**ASSIGNED TASK:** These records contain pictures, which must be left out; copy exactly the lines from the one with "Plantation / Estate (97)" up to and including the one with "blouses or tunic".

**GIVEN RECORDS:**
****

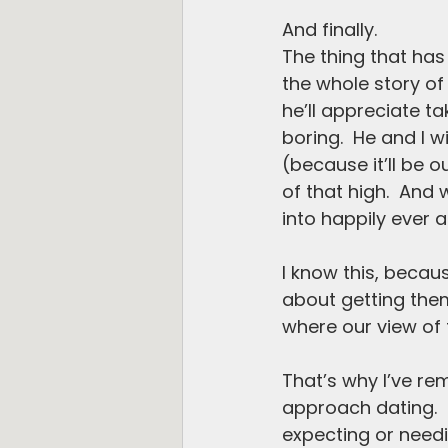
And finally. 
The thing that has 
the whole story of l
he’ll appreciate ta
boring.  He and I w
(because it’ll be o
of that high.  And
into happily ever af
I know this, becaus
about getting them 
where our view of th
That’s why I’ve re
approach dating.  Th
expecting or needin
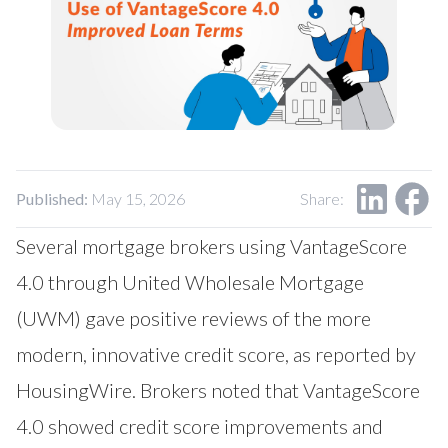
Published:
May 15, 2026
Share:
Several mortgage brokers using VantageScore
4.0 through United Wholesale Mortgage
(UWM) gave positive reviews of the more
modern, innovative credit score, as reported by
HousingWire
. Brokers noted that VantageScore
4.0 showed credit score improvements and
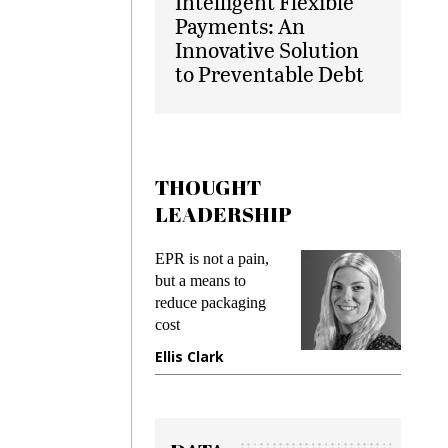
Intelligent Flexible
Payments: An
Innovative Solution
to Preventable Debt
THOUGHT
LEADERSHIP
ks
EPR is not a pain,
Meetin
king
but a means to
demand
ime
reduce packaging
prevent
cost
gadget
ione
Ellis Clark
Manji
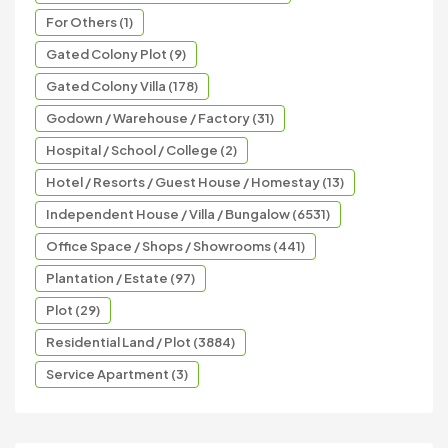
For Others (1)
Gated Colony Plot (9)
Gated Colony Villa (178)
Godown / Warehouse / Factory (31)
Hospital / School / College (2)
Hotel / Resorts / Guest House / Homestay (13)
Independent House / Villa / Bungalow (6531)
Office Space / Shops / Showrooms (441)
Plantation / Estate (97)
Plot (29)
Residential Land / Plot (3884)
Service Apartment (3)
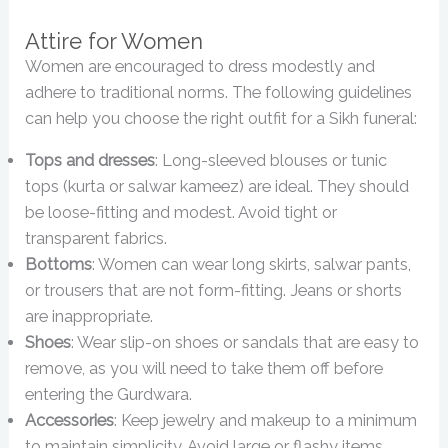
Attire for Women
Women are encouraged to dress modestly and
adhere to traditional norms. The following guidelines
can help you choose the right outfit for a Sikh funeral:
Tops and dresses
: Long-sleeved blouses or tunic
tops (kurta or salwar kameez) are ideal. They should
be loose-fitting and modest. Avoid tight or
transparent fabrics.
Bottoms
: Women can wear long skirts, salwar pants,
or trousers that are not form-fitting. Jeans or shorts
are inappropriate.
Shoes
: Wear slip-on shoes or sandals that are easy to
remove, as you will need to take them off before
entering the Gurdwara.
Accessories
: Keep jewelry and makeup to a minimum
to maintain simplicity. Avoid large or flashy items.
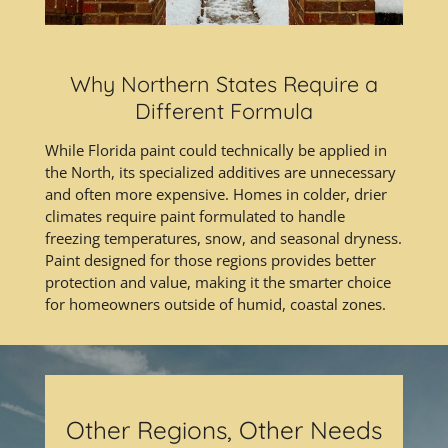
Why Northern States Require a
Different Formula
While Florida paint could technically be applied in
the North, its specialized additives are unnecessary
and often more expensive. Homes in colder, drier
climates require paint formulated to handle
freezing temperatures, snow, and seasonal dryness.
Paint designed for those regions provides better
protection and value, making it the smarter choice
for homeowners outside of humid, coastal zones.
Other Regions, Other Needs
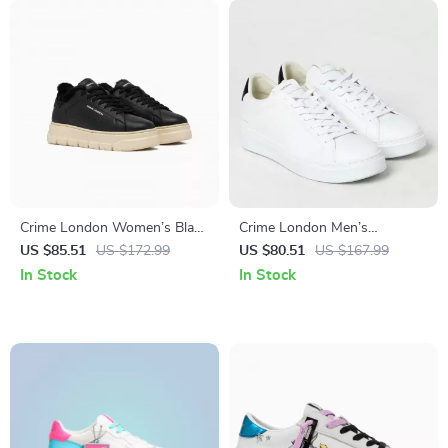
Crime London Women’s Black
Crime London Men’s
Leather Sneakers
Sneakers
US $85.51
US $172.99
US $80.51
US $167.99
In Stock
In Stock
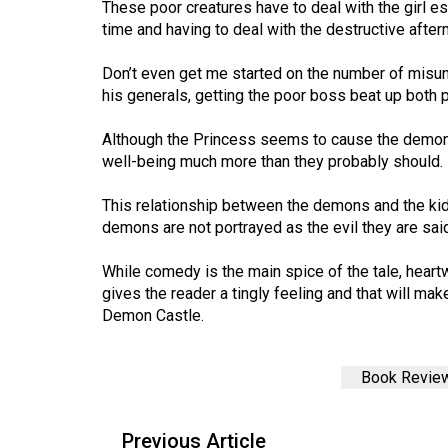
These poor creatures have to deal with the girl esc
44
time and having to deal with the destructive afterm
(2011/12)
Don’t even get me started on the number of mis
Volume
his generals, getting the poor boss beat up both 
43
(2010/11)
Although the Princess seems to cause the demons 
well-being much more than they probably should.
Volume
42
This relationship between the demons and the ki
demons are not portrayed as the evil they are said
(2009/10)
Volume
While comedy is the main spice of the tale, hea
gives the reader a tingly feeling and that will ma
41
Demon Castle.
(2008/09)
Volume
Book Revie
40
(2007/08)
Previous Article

****

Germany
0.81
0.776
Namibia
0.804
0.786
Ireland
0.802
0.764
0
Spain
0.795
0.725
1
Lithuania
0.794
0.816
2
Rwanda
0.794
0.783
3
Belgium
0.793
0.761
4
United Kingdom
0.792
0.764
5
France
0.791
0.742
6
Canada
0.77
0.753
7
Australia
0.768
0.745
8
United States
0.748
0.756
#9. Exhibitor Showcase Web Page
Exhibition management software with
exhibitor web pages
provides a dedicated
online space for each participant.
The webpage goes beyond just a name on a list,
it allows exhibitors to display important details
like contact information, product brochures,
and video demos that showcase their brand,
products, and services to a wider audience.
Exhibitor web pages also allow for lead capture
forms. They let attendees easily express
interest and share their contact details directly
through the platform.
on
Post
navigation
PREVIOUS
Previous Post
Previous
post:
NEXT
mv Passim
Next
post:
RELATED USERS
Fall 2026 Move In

****

**EXPECTED OUTPUT:**
Plantation / Estate (97)
Plot (29)
Residential Land / Plot (3884)
Service Apartment (3)
Attire for Women
Women are encouraged to dress modestly and
adhere to traditional norms. The following guidelines
can help you choose the right outfit for a Sikh funeral:
Tops and dresses
: Long-sleeved blouses or tunic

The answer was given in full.